脱毛に悩むがん治療患者や中高年の女性を美容面からケアする事業を、京都市の同志社大大学院生が始めた。美容師資格を生かし、かつら(ウィッグ)の調整やメークを手助けする。自らも脱毛症の経験があり、病気や外見の変化でふさぎ込む女性を「美容の力で元気付けたい」と話す。
総合政策科学研究科の三田果菜さん(26)。中京区の町家を拠点に今年から本格的にサービスを開始した。
手掛けるのはウィッグの販売、レンタルや手入れ、地毛のカット、メークなど。三田さんや脱毛症経験がある女性が相談に乗り、自宅や入院先にも出向く。「友人に知られたくない」という年配女性のため、旅行中にずれないようウィッグとヘアバンドを縫いつけるなど、本人の希望に沿うよう心掛けている。
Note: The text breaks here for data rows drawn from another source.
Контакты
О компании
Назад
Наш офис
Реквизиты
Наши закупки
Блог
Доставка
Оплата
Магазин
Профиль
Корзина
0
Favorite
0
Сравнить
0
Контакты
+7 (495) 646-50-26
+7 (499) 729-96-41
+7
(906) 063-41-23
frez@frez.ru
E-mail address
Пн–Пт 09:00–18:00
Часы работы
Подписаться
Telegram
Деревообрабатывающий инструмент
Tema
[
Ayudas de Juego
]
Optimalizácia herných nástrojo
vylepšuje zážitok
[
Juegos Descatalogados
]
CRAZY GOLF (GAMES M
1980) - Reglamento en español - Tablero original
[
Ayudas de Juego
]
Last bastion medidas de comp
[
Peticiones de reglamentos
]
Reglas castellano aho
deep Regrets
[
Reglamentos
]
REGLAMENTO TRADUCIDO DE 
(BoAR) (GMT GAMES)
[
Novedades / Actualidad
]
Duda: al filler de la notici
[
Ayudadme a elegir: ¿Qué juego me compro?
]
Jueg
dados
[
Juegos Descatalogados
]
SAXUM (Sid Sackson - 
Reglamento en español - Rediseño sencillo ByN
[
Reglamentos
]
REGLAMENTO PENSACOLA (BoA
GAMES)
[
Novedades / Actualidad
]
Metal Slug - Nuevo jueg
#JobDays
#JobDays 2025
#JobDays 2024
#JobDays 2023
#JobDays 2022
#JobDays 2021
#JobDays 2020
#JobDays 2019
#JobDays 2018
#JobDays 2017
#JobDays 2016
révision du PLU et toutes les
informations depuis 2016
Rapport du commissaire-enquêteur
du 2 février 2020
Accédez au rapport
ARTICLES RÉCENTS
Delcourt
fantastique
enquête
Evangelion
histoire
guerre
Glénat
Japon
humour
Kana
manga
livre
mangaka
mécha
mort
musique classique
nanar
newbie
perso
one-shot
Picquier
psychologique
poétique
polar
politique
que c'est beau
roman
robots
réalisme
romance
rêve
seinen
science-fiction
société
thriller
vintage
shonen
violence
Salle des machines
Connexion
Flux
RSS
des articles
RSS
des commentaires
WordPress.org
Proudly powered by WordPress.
三田さんは、海外留学後に復学した日本の高校生活になじめず、ストレスから19歳で3度の脱毛症を経験。最大3分の2の頭髪が抜け落ちたが、髪型を工夫して隠せば人前に出るのが怖くなくなった。抗がん剤の副作用で脱毛した近親者がウィッグを着けて働く姿にも美容の持つ力を実感。